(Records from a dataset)
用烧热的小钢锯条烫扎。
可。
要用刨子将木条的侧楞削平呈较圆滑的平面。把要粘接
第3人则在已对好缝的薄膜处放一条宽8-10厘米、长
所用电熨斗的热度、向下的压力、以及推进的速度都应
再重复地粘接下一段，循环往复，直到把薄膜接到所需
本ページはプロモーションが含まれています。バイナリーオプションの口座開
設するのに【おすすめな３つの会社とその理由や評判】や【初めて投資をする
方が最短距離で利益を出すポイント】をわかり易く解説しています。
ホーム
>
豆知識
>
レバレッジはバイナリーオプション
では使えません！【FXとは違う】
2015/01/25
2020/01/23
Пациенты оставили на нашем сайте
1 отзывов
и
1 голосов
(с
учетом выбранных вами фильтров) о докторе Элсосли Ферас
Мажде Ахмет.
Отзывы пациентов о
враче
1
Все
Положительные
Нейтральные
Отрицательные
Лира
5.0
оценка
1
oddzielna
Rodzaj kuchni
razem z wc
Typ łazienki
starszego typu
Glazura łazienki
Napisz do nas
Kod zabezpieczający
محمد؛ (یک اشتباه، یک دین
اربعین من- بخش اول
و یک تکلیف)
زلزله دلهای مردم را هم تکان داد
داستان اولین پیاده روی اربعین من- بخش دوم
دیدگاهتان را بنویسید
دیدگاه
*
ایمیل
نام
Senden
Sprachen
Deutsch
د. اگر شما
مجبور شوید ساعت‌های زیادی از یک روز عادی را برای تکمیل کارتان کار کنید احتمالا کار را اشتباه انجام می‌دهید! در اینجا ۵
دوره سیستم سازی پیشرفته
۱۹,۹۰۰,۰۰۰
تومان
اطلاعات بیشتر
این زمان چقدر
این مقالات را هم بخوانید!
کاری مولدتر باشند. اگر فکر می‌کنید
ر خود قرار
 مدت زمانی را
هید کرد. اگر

_Task prompt_.
Filter the entries and keep only the lines holding "اشتباه".

_Solution for this task_.
محمد؛ (یک اشتباه، یک دین
مجبور شوید ساعت‌های زیادی از یک روز عادی را برای تکمیل کارتان کار کنید احتمالا کار را اشتباه انجام می‌دهید! در اینجا ۵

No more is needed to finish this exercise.